Испытывая этот давно ставший привычным синдром "низких потолков", я, можно сказать, с порога бросился к бобинному магнитофону "Романтик-3", чтобы включить свои любимые записи. Здорово было снова оказаться дома. Точнее даже, это было "клёво"! Но меня осадили, заставили вымыть руки и усадили за стол, – мама точно рассчитала время нашего с Димой приезда и уже разогрела ужин. Пока мы ели (в "Спутнике" кормили неплохо, но столовая где угодно остается столовой и, конечно, не могла идти с готовкой мамы ни в какое сравнение; впрочем, что вообще можно сравнить с маминой кухней?), я вкратце описал, как провел неделю в санатории, хотя мама и так была в курсе: мы пару раз говорили с ней по телефону, и я не сомневался, что, кроме того, она как минимум один раз звонила директрисе.
Окончив трапезу первым, Дима поднялся из-за стола и пустил свою неизменную громовую отрыжку.
– Огурчик… Спасибо, ма.
Ма только вздохнула. А я последовал за братом в нашу комнату, исходя черной завистью: сколько я не пытался научиться фирменному "огурчику" Димы, у меня ни черта путного не выходило, кроме разве что жалкого кваканья. Даже изобразить перед кем стыдно.
Меня вдруг осенила одна потрясная мысль, и я вернулся в кухню, где мама собирала остатки ужина. Остановился у стола и натужился, стараясь, пардон, не дристануть ненароком прямо в штаны. Когда мне таки удалось извлечь из себя коротенькую фугу, ма обернулась, удивленно взирая на свое гордое чадо.
– Таинственный голос из жопы, – объявил я, убежденный, что произвел на нее сногсшибательное впечатление.
Но, похоже, эффект вышел немного не тот, поскольку вместо оваций и криков "бис" я заработал по своей маленькой грешной заднице и с воплями ретировался в комнату.
Дима, который случайно оказался свидетелем этого бурлеска младшего брата, корчась от смеха, медленно стекал по стене в коридоре. Но! Я готов поспорить на что угодно: позднее он не раз с успехом проделывал то же самое в компании своих друзей, – кое в чем разница между семью и семнадцатью годами не так уж и велика, как кажется; ну, разве что, может, в выборе благодарной аудитории.
В ту ночь сон ко мне долго не шел.
Не помогала даже привычная постель, – в темной тишине нашей с Димой комнаты вновь припомнилась встреча с Дождевым человеком. Но главным образом я снова думал об отце. О том, что, возможно, никогда больше его не увижу, ведь они с мамой недавно развелись. Не то чтобы при всем его пьянстве я оставался этаким "папиным мальчиком", просто… Да нет, наверное, каждый сын хотя бы отчасти "папин мальчик". Это закон природы. Если бы отец тогда вернулся к нам, я был бы этому только рад. Тогда.

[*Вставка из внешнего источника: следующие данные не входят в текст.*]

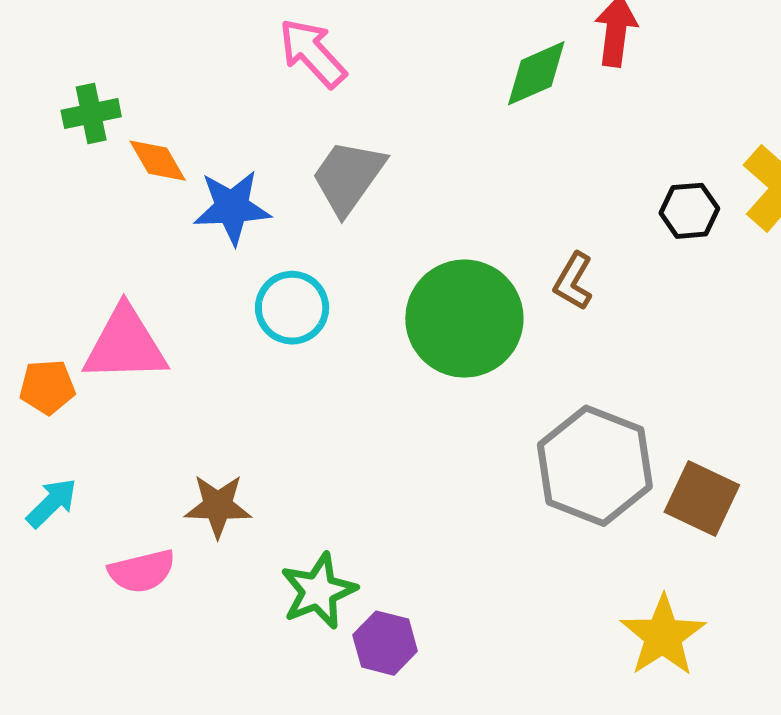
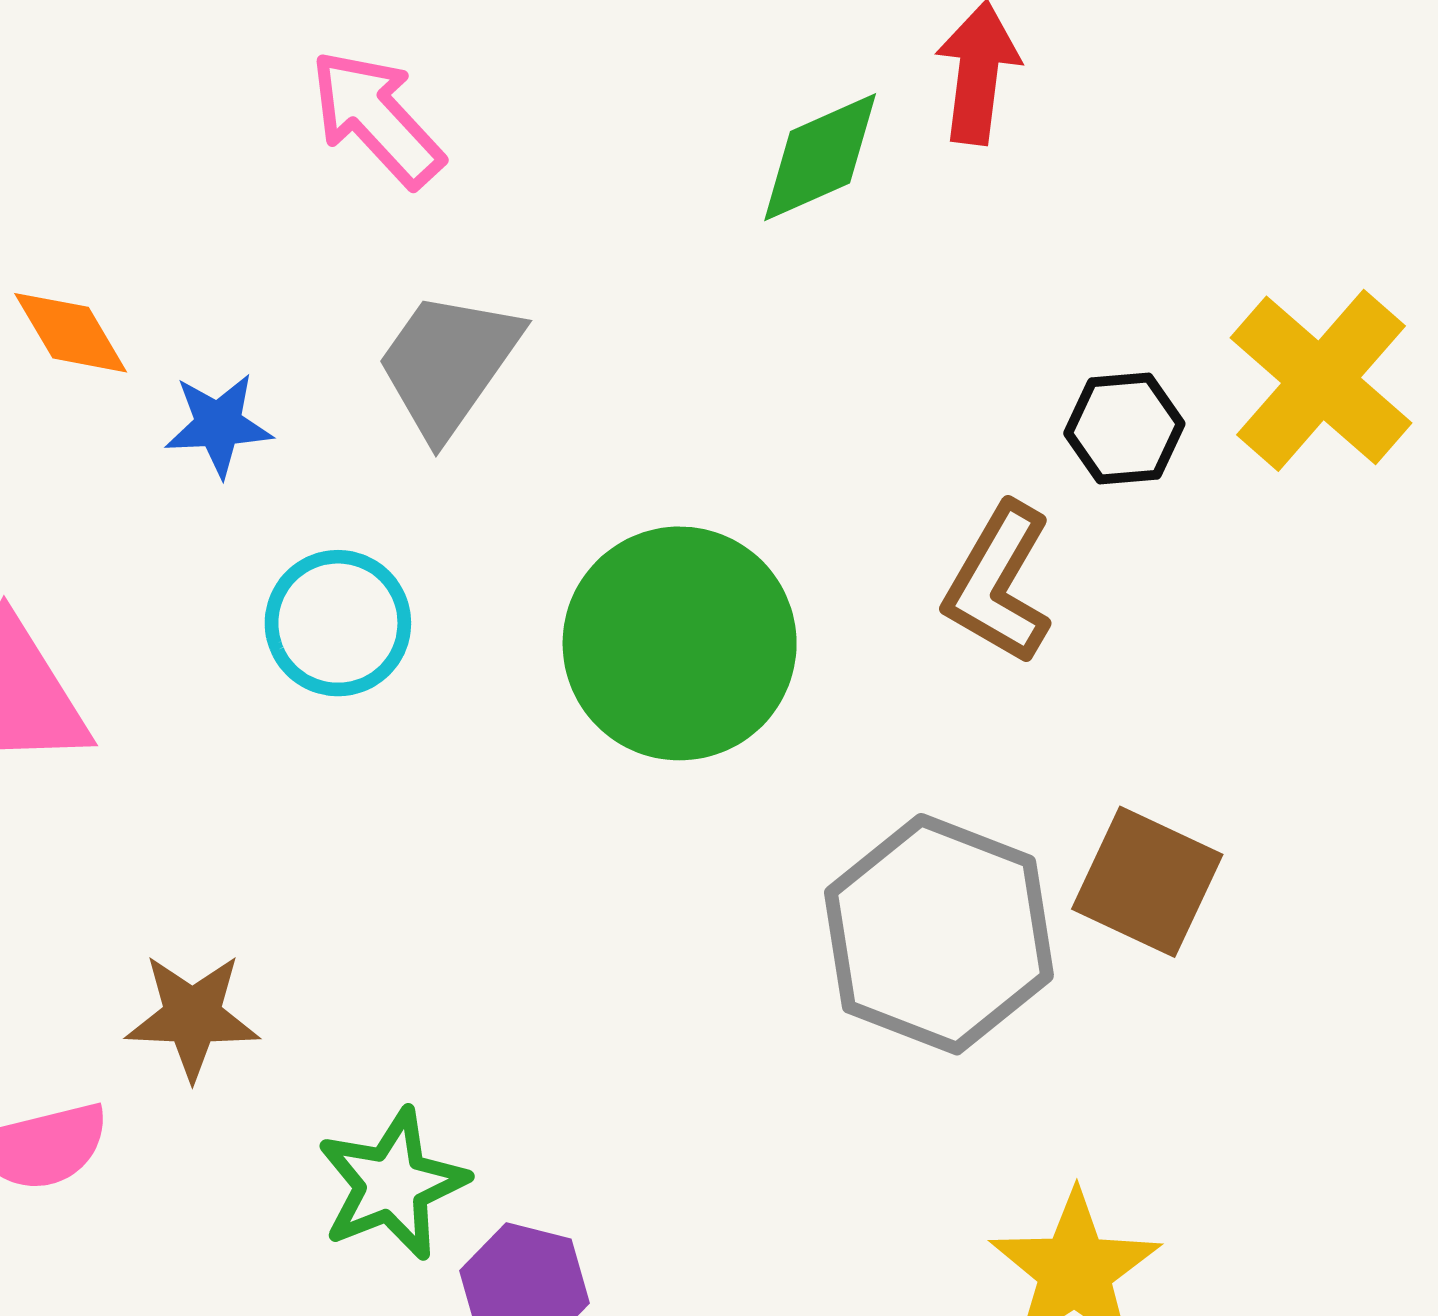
blue star: (232, 207) -> (218, 425), size x0.7
brown L-shape: (573, 281) -> (999, 583), moved, size x1.4
brown square: (702, 499) -> (1147, 882), moved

В следующий раз, ставший последним, мы случайно встретились через три года – на Севере, куда мы с мамой уехали жить, уже без Димы, теперь курсанта военного училища, и где я окончил среднюю школу. На первое время нас приютили мамина сестра с мужем. В тот день я едва успел вернуться после занятий, как в дверь позвонили.
Я узнал его сразу. Это, знаете, и не удивительно. С годами я стал меньше на него похож, но тогда был почти идеальной копией своего отца.
– Мальчик, а где тетя Лариса с дядей Женей? – спросил он, недоуменно разглядывая меня сверху вниз. И я с каким-то щемящим ужасом, который не возможно забыть до конца, понял, что он меня не узнает. Я даже помню, как он был одет, словно вижу на фотографии: темно-зеленый потрепанный плащ, синий берет на голове, не целиком прикрывающий залысины (на миг я решил, что за мной явился Дождевой человек), брюки неопределенного цвета с острыми отглаженными складками… Пятидесятилетний мужчина, стоящий на пороге.
– Они уехали во Львов, – будь мне тогда лет на пять больше, я бы заорал на него: "Ах ты, гребаный алкаш, неужели не узнаешь! Это же я! Я!"
А может, и нет. Кто знает.
Но не в мальчике дело, не в том, что за три года я успел здорово вытянуться, а он не ждал подобной встречи так далеко от Львова. Проведя больше двух часов у соседей за стенкой, которые приходились нам очень дальними родственниками "седьмая вода на киселе", он так и не нашел в себе сил вернуться, хотя они, конечно, сразу сказали ему, кто я такой. Конечно, сказали.
Почтовые марки, как выяснилось, тоже оказались моему отцу не по карману.
Незадолго до того, как сон сморил меня глубокой ночью, я решил упросить маму оставить меня дома после выходных, – я боялся возвращения в "Спутник", не хотел провести еще целых две недели среди чужих и не хотел больше встречаться с Дождевым человеком. Зато теперь понимал, что имел в виду Ренат насчет тех, кто его видел, – почему они не любят об этом болтать. Интуитивно я уже начал догадываться, кого каждый из них видит. Мне еле удалось сдержаться, чтобы сразу же не броситься в комнату к маме и не разбудить ее.
Но понемногу успокоился: сейчас-то я здесь, рядом на нашей общей широкой тахте спит Дима, и впереди еще целых два дня дома, – вот, что по-настоящему важно. А значит, все остальное пока – лишь таинственный голос…
* * *
В понедельник дежурили "стервы". Меня сразу после завтрака, но еще до начала процедур, привезла мама; у нее была выходная неделя, – мама тогда работала буфетчицей в кафе кинотеатра "Днiпро", что в центре Львова (иногда она брала меня с собой по воскресеньям, и я мог сидеть в зале целый день, глядя один и тот же фильм).
Понимаете, в субботу утром тот разговор больше не казался мне таким уж срочным, а к вечеру я обнаружил, что уже и сам с нетерпением ожидаю возвращения в "Спутник".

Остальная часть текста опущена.